JornalDentistry em 2026-2-22

TENDÊNCIAS

Como funciona a Inteligência Artificial na Medicina Dentária

A introdução da Inteligência Artificial (IA) na Medicina Dentária não visa substituir o julgamento clínico, mas atuar como um copiloto de elevada precisão.

Para o médico dentista contemporâneo, a IA funciona como uma segunda opinião digital, rápida e consistente, mantendo-se o profissional como decisor clínico final.
 

 

A IA aplicada à prática clínica baseia-se sobretudo em Aprendizagem Automática, em particular em Aprendizagem Profunda (Deep Learning), e em Visão Computacional, que permitem aos algoritmos identificar padrões complexos em grandes volumes de dados clínicos e imagiológicos.

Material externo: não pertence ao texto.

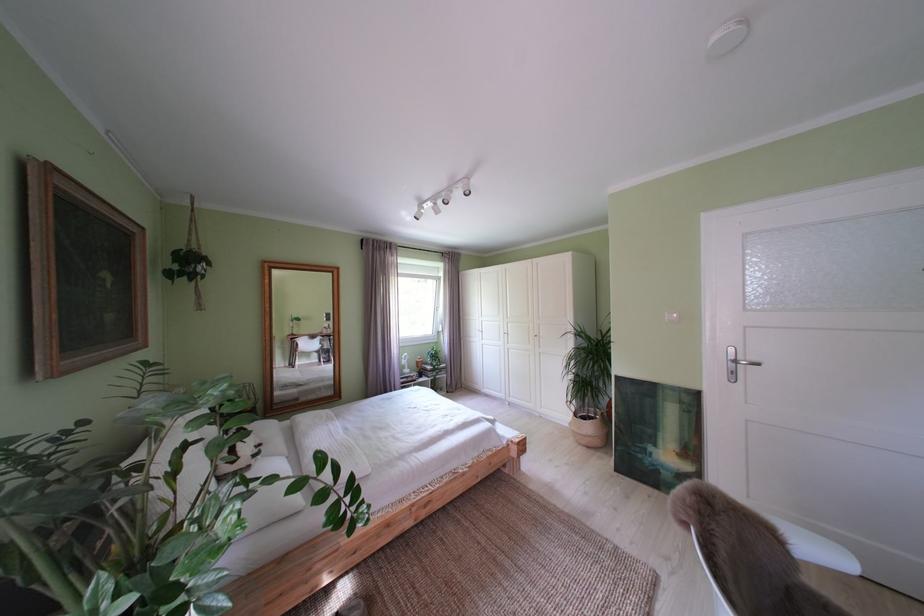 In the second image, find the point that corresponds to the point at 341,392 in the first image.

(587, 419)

O seu funcionamento na Medicina Dentária pode ser agrupado em três grandes pilares.

1 — Diagnóstico assistido por imagem (Radiologia)

Algoritmos treinados com milhares ou milhões de radiografias — periapicais, bitewings, panorâmicas e exames de CBCT — conseguem identificar automaticamente, entre outros:

Cáries proximais e oclusais

Lesões periapicais

Perda óssea alveolar

Cálculo dentário

Discrepâncias marginais de restaurações e próteses

O software sinaliza visualmente as áreas suspeitas, contribuindo para reduzir a fadiga visual e a variabilidade interexaminador, sem substituir a validação clínica e o juízo diagnóstico do médico dentista. O output deve ser entendido como sinalização ou hipótese diagnóstica complementar, e não como diagnóstico automático fechado.

 

2 —  Fluxo digital e reabilitação protética

Nos sistemas CAD/CAM, a IA pode:

Otimizar o desenho de restaurações indiretas.

Sugerir morfologias oclusais com base nos dentes adjacentes e antagonistas.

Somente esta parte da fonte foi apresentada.